As Singapore’s star has waxed, so has Hong Kong’s waned. While once Hong Kong was seen as the unrivalled commercial hub of the region, that enviable position has been undermined savagely by, amongst other things, the pandemic. Unpredictable lockdowns and stringent self-isolation and quarantine requirements took their toll on the free passage of C-suite financiers in and out of the territory.
It would be naïve to imagine that geopolitics does not play a significant part in where financial services business deploy their capital around the world – and the thorny issue of the relationship between China and Taiwan does little to calm troubled waters.
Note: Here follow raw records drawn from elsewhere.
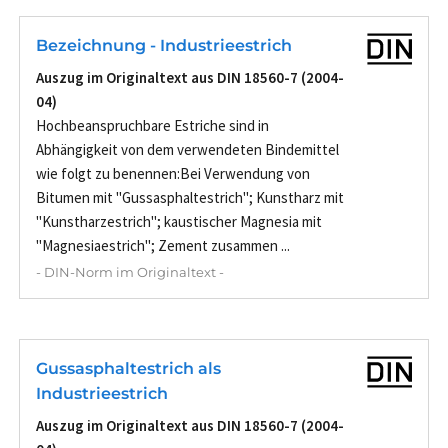
Bezeichnung - Industrieestrich
Auszug im Originaltext aus DIN 18560-7 (2004-
04)
Hochbeanspruchbare Estriche sind in
Abhängigkeit von dem verwendeten Bindemittel
wie folgt zu benennen:Bei Verwendung von
Bitumen mit "Gussasphaltestrich"; Kunstharz mit
"Kunstharzestrich"; kaustischer Magnesia mit
"Magnesiaestrich"; Zement zusammen ...
- DIN-Norm im Originaltext -
Gussasphaltestrich als
Industrieestrich
Auszug im Originaltext aus DIN 18560-7 (2004-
The CEOs of Bank of America, Citi and JPMorgan told the House of Representatives in mid-September that they would comply with any US demand to pull out of China if force is used to reunite Taiwan with the mainland.
It’s not much of a stretch to imagine that large US-owned insurance groups might feel compelled to act in a similar way under similar circumstances. This could have a constraining effect on their further levels of investment in both China and Hong Kong.
Singapore, in contrast, handled the pandemic with machine-like efficiency and safely and securely got business firing on all cylinders as quickly as it could.
This is not to suggest that the balance of the year will offer calm waters either for the reinsurance sector or for Asia Pacific. There are too many imponderables for any level of complacency.
As the reinsurance renewal season enters the home stretch, inflation still looms over discussions like the spectre at the feast. Then there is the issue of rising rates – which could prove to be a double-edged sword for insurers and reinsurers.
Some observers believe that only when interest rates match the inflation rate will equilibrium be restored. This could point to interest rates anywhere between 6% and 12% in the not-too-distant future.
Then there is the issue of recession. Some, like JP Morgan CEO Jamie Dimon, believe that recession is likely within the year. Others believe that we are already in recession.
Add to this patchwork of pain Russia president Vladimir Putin’s invasion of Ukraine. At the time of writing, he has begun shelling civilian centres in Ukraine in attacks that have been widely condemned as war crimes. The prospect of nuclear Armageddon remains remote but possible.
Lest there be any confusion, Armageddon means the end of times – and that is an uninsurable risk.